Work instruction
Give the number of lines in the data that contain "other", and nothing more.

□ □ □ □

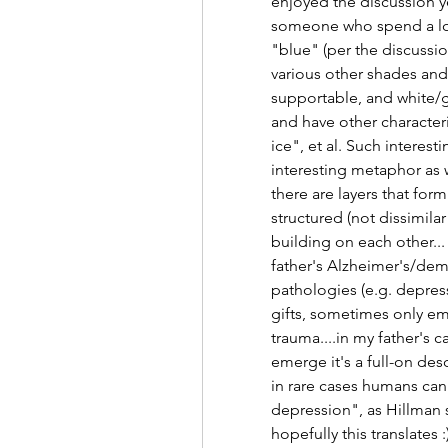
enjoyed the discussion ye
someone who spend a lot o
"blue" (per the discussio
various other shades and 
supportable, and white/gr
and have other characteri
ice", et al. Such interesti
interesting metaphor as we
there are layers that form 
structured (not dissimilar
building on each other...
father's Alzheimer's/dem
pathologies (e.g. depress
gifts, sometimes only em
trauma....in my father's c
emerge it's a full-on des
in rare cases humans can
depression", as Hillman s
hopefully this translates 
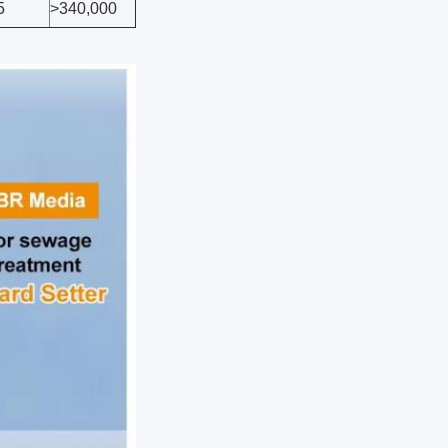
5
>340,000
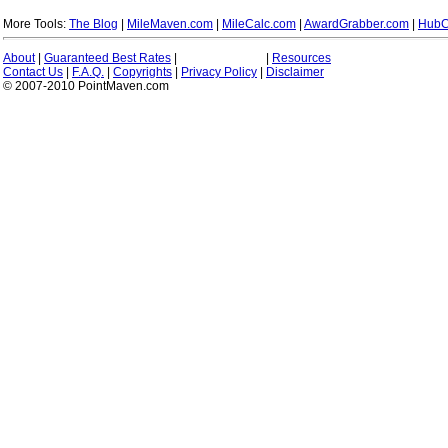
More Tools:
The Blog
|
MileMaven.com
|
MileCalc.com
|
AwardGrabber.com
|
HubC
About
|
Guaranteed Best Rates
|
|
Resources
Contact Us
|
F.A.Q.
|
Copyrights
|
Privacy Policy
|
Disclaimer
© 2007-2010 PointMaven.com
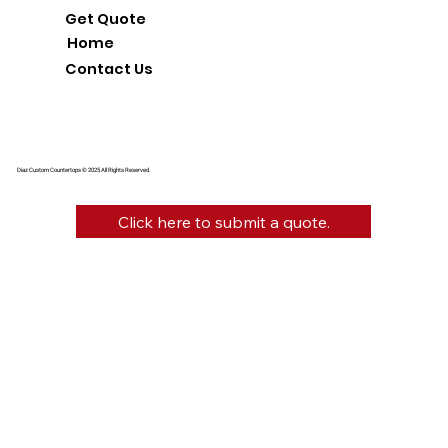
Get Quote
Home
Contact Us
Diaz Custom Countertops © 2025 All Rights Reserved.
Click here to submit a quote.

□ □ □ □

Expected output
3